Mooncop is about a cop, on the moon. Shit, I used that line to open myreview of this book 6 years ago. Eh, it's a good line. It stays.
Whatever the unnamed officer's dreams about the moon were, the reality is that his life is very dull. Gauld includes a lot of silent panels of the cop moving across the lunar surface in his aircar. Most of the buildings are dark. If he passes a lunarbus, there's at most one passenger. The story introduces characters: a girl playing in an area she's not supposed to, an elderly woman with a dog, the curator of the museum.
One by one, those characters leave and the officer is left questioning the point of his presence.
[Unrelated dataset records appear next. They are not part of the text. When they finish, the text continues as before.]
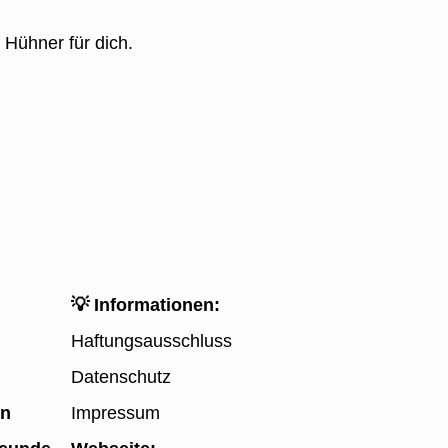
Hühner für dich.
edoch viele und leckere Eier.
💡 Informationen:
Haftungsausschluss
Datenschutz
en
Impressum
The sole exception is a young lady assigned to the doughnut shop. (Neither she or the cop are ever named, though most of the other characters are, curiously.) The shop was previously an automated kiosk, but somehow, amid the exodus, got upgraded. It's a disconnection between the people living on the Moon and those on Earth. Gauld draws everything in profile, discouraging us from getting too involved with the officer's growing feeling that nothing he's doing matters and nothing is really working out right. We're spectators, sitting back and watching it all play out.
But life on the moon, as presented here, feels very isolated. Most of the officer's time is spent in a sealed spacesuit, whether on patrol in his car or on foot. He can lose the helmet at least inside buildings and talk with others more readily, but those scenes are always brief. Soon enough, he's sealed up and sealed off again, unable to reach anyone as all these people he knows keep leaving him behind.
The book ends on a hopeful note, that someone with a fresh perspective can help you appreciate your situation.